Work instructions: Please state how many lines in the records that follow include "pada", with no other output.

Stored data:

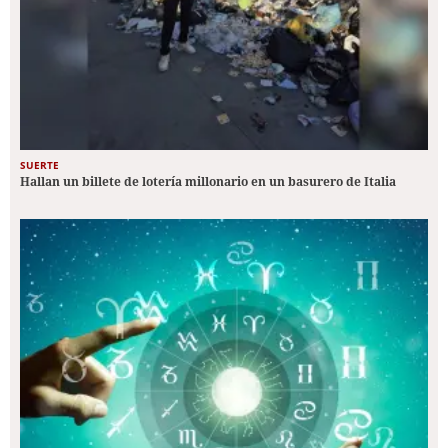
SUERTE
Hallan un billete de lotería millonario en un basurero de Italia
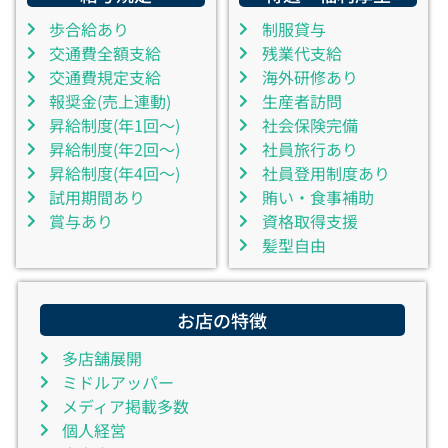
歩合給あり
制服貸与
交通費全額支給
残業代支給
交通費規定支給
海外研修あり
報奨金(売上連動)
生産者訪問
昇給制度(年1回～)
社会保険完備
昇給制度(年2回～)
社員旅行あり
昇給制度(年4回～)
社員登用制度あり
試用期間あり
賄い・食事補助
賞与あり
資格取得支援
髪型自由
お店の特徴
多店舗展開
ミドルアッパー
メディア掲載多数
個人経営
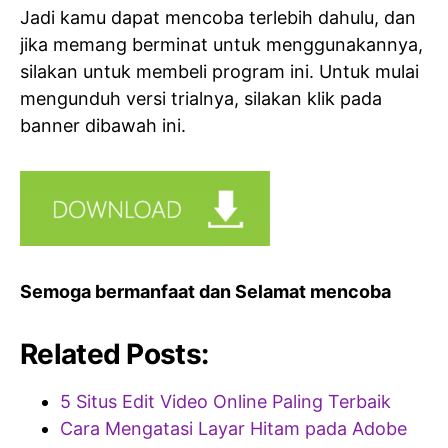
Jadi kamu dapat mencoba terlebih dahulu, dan
jika memang berminat untuk menggunakannya,
silakan untuk membeli program ini. Untuk mulai
mengunduh versi trialnya, silakan klik pada
banner dibawah ini.
Semoga bermanfaat dan Selamat mencoba
Related Posts:
5 Situs Edit Video Online Paling Terbaik
Cara Mengatasi Layar Hitam pada Adobe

Exercise result: 2